THE CRIMINAL injustice system's handling of McDonald's case demonstrates its inability to protect LGBTQ people and communities of color from violence and how it targets oppressed people when we fight back.

Contrast the experience of George Zimmerman with that of CeCe McDonald and the system's priorities become disturbingly clear. Murder an unarmed Black teenager, and don't worry about getting charged. Defend yourself against a racist transphobic hate crime that threatens your life, and expect to potentially spend the rest of your life in prison.

They want us to believe that CeCe McDonald is the exception, that Travyon Martin is the exception, that Oscar Grant is the exception--but they aren't. The only exception is that we know about them.

A reduced plea agreement is a victory for CeCe McDonald, but it doesn't go far enough. No oppressed person should spend even a day in jail for defending their life against hateful violence. McDonald should be freed and all charges dropped. The violence, racism and anti-queer bias of America's criminal injustice system is what must be put on trial.
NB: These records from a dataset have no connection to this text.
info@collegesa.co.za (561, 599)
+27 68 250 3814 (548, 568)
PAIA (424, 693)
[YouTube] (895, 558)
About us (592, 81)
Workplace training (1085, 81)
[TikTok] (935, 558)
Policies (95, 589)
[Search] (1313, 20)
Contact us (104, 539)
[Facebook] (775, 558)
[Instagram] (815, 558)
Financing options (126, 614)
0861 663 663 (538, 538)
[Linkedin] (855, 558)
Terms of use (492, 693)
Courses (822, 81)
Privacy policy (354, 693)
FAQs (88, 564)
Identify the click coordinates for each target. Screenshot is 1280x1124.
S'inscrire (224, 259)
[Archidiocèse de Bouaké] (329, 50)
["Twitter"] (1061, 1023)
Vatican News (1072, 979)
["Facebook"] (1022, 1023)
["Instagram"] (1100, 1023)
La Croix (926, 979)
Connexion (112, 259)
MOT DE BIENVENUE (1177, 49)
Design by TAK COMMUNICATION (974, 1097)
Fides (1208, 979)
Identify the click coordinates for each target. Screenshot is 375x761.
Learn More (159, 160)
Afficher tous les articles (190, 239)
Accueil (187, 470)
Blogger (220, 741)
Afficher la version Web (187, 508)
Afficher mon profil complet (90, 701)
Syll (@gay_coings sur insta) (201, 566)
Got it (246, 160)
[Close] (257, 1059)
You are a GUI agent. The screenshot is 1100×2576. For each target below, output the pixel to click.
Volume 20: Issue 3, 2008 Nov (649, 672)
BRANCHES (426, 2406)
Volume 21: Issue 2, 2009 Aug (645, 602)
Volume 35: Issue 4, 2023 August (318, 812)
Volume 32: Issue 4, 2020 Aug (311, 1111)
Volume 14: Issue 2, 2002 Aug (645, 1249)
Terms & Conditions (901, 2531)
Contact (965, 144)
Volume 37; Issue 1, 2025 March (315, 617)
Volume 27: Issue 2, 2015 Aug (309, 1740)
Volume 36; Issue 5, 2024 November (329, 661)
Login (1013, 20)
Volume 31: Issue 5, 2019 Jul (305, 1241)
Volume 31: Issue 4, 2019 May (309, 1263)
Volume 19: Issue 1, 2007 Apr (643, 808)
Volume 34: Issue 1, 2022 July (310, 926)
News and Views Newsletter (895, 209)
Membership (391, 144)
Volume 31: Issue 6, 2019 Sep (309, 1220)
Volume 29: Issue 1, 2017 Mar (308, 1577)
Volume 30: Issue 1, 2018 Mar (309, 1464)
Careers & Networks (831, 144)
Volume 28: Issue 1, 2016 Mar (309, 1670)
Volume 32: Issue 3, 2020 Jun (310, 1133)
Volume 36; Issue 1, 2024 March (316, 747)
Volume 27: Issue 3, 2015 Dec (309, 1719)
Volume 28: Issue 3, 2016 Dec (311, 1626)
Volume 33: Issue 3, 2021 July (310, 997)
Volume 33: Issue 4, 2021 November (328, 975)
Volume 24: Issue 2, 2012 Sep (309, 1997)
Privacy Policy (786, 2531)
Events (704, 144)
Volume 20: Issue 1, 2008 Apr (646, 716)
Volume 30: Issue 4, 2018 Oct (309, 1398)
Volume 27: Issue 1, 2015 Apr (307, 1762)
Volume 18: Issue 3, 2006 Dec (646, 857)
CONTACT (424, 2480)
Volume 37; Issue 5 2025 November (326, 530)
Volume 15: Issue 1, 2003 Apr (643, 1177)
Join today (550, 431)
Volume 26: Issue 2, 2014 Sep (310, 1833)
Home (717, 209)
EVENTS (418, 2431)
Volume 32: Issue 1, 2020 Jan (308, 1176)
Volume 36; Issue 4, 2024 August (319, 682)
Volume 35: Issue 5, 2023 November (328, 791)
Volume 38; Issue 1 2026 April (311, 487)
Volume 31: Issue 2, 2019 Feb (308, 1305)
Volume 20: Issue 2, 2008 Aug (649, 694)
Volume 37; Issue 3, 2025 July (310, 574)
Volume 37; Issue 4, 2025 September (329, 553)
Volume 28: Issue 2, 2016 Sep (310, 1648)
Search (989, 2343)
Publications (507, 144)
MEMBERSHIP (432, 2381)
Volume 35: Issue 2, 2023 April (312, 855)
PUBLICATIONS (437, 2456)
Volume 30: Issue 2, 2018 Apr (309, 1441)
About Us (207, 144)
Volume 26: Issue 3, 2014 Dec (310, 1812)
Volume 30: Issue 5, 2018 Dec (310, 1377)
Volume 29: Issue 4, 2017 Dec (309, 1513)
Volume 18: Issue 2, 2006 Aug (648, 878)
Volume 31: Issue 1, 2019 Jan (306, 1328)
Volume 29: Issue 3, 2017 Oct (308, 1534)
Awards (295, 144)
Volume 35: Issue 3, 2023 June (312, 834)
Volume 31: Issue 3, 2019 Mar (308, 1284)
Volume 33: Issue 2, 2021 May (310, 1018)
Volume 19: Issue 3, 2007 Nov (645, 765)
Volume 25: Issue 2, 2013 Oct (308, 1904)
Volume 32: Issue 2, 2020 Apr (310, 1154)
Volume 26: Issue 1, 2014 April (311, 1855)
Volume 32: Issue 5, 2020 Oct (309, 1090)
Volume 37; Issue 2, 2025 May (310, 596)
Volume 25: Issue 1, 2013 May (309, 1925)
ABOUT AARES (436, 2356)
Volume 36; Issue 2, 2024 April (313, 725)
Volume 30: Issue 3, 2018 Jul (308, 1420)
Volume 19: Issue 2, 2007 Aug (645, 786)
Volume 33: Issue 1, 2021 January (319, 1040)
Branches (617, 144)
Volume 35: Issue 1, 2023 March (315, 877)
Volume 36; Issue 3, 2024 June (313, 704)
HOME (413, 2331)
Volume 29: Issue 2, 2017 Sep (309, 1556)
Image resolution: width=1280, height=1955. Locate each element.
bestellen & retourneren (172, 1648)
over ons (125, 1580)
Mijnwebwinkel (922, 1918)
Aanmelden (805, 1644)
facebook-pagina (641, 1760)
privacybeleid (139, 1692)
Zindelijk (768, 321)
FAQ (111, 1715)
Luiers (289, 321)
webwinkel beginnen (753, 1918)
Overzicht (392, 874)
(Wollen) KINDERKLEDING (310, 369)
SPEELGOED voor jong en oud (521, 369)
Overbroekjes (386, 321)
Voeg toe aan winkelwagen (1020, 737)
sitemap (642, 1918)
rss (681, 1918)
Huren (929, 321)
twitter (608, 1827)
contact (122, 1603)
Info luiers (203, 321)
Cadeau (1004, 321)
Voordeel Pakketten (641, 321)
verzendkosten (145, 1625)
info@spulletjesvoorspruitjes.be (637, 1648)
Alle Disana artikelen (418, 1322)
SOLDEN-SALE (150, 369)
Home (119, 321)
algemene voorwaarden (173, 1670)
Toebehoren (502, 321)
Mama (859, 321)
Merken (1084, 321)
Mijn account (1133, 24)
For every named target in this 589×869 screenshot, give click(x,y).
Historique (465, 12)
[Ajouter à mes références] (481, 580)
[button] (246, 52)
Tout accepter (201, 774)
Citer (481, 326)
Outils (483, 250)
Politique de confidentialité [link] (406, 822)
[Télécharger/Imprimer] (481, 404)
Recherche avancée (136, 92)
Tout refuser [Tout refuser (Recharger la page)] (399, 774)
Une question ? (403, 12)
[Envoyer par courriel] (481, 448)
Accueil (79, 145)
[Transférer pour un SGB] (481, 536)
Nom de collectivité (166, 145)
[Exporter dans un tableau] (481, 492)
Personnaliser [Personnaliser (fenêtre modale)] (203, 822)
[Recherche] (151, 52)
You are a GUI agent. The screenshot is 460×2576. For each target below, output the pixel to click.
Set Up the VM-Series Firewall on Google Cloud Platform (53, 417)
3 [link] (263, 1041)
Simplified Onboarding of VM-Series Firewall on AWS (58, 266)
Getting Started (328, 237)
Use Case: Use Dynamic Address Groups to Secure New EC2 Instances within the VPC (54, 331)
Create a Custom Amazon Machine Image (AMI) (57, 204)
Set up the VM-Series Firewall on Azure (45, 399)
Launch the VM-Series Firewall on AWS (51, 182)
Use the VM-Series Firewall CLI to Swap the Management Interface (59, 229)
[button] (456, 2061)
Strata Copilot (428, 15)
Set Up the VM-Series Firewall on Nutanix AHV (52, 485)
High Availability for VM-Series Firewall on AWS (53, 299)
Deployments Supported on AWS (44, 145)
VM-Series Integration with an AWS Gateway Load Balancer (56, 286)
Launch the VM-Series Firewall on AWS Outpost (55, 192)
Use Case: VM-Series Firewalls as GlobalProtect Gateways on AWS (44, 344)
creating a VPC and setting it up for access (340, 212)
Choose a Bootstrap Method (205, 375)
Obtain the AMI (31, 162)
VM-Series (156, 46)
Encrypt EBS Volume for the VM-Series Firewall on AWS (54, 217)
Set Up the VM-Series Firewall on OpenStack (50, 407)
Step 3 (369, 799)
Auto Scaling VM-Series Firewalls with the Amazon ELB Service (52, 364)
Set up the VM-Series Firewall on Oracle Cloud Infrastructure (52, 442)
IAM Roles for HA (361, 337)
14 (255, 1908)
Justice for queer people and people of color must be fought for in the streets, through protests, speak-outs, sit-ins, petitions and all other forms of collective resistance. CeCe McDonald put it best herself:

In the memories of those who we have lost, it is our duty to put an effort to make a change. We should not have to sit back in the fear of our own lives and well-being, or the lives and well being of those we love and care for due to the hate that exist and threatens our safety.

We should not have to mourn for the lives of the people we love and have lost due to hate and careless acts. We have to stand up against those who put us down and try to oppress us.

You're damn right, CeCe. Never give up, and neither will we!